Monday, February 26, 2018

A Few Thoughts on Easy Versus Hard (Part 3)


When Draft Doggers Become Tenured.

When I went to college I had a number of friends who were committed to staying in college as long as they could to maintain their educational deferment.  I am pretty sure my little college was not unique in its role as a shelter for those who felt the war in Southeast Asia was wrong, or who wished to avoid the draft and not have to flee to Canada.  I suspect there were a significant number of people who found in this path a career option in education, where their belief that capitalism and US Imperialism could be supported, and young minds correctly educated to address the problems they saw with our views of exceptionalism.

When you look at how much the university system has expanded from the 1950’s and look at the cost increases associated with that growth it takes little effort to understand how lucrative the college industry really is.  The government has pushed college as the way to a comfortable life -- probably in response to all the lobbying, the college industry has done to convince everyone they will make great students.

Today, Harvard University with its 22,000 students has an endowment of over $37 billion[i] which provides roughly 35% of its operating budget.  Public release of salaries like Elizabeth Warren's suggests it is more than willing to pay roughly $500,000 a year for professors teaching a single course.

With that type of funding, there is an inevitable isolation that removes the professional staff from the economic realities faced by the average middle-class American.  This is, I believe, also a sense of entitlement that encourages those same isolated individuals to believe they know better than others what is right, and what is wrong.

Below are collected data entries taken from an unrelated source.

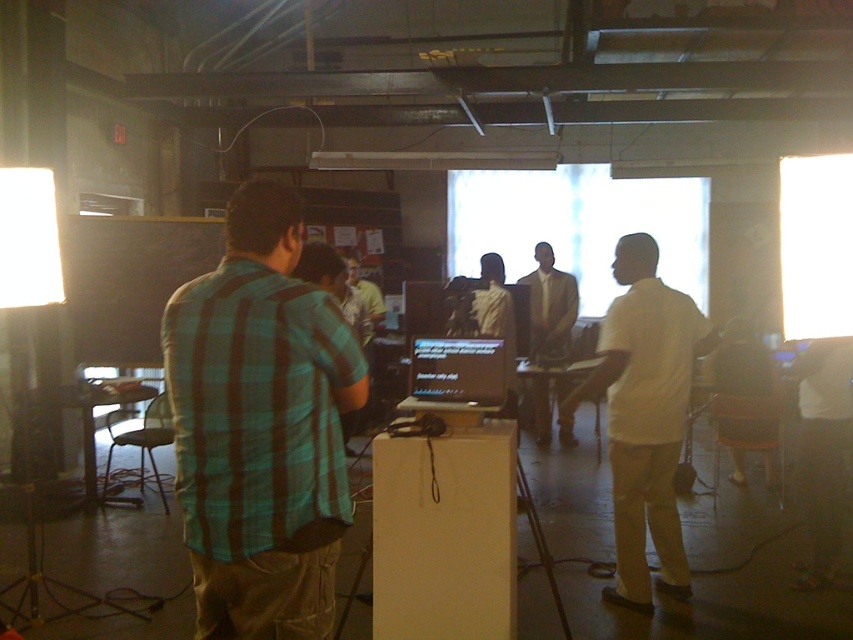 You are a photographer positioned at the back of the room. You want to take a photo of the white matte shirt at center and the white matte shirt at right. Which shirt will appear larger in the photo?

The white matte shirt at center will appear larger in the photo because it is closer to the viewer than the white matte shirt at right.

You are a photographer trying to capture a group photo of the people at the table. You notice two individuals wearing a light beige shirt at center and a yellow shirt at center. To ensure both are in frame, where should you position the camera relative to the table?

Position the camera to the left side of the table so that the light beige shirt at center on the right of the yellow shirt at center can be captured alongside the yellow shirt at center in the frame. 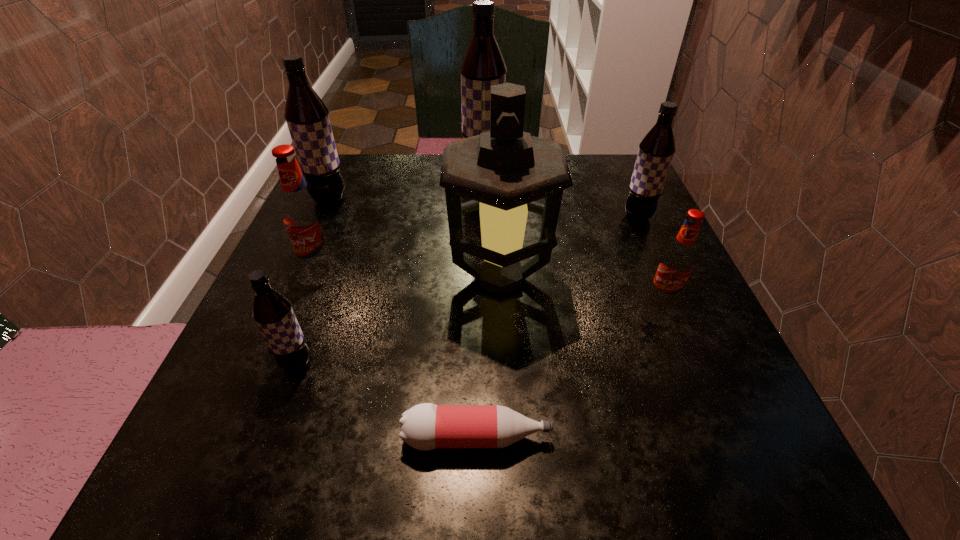 The height and width of the screenshot is (540, 960). Find the location of `free point located with the cap open on the shortest object`. free point located with the cap open on the shortest object is located at coordinates (742, 437).

Where is `object situated at the near edge`? object situated at the near edge is located at coordinates (426, 426).

The width and height of the screenshot is (960, 540). What are the coordinates of `object that is at the far left corner` in the screenshot? It's located at (307, 117).

Find the location of `object at the far right corner`. object at the far right corner is located at coordinates (656, 150).

In the image, there is a desktop. Where is `vacant space at the far edge`? vacant space at the far edge is located at coordinates (417, 199).

In the image, there is a desktop. Where is `vacant space at the near edge`? Image resolution: width=960 pixels, height=540 pixels. vacant space at the near edge is located at coordinates (402, 448).

At what (x,y) coordinates should I click in order to perform the action: click on vacant space at the left edge of the desktop. Please return your answer as a coordinate pair (x, y). Image resolution: width=960 pixels, height=540 pixels. Looking at the image, I should click on (338, 252).

This screenshot has width=960, height=540. In order to click on blank space at the right edge of the desktop in this screenshot , I will do `click(631, 264)`.

Image resolution: width=960 pixels, height=540 pixels. In order to click on free space at the far right corner of the desktop in this screenshot , I will do `click(619, 176)`.

The width and height of the screenshot is (960, 540). Find the location of `free space that is in between the shortest object and the third root beer from right to left`. free space that is in between the shortest object and the third root beer from right to left is located at coordinates (480, 304). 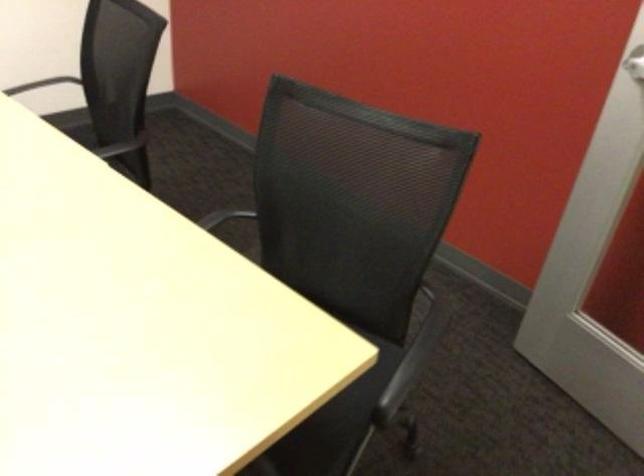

Over the past forty years the elders who had actually seen the evil of Communism, Fascism, and Japanese aggression first hand slowly aged into retirement.  The college communities began to look at themselves as the bastions for progressive thought, but only if those thoughts originated from like-minded organizations.  We see in today’s universities the products of group-think and closed political dogma where under the banner or diversity the only agendas allowed are in support of groups they view as oppressed. 

Into this thought-limiting mill we send the impressionable high school graduates fresh from the four years of indoctrination by those who would convince them to follow in their path and go to college to “expand their mind.”  From these same institutions, we receive back the young teachers who believe it is their mission to educate our young with the right way of thinking.  To aid them in this mission we have introduced the latest technology.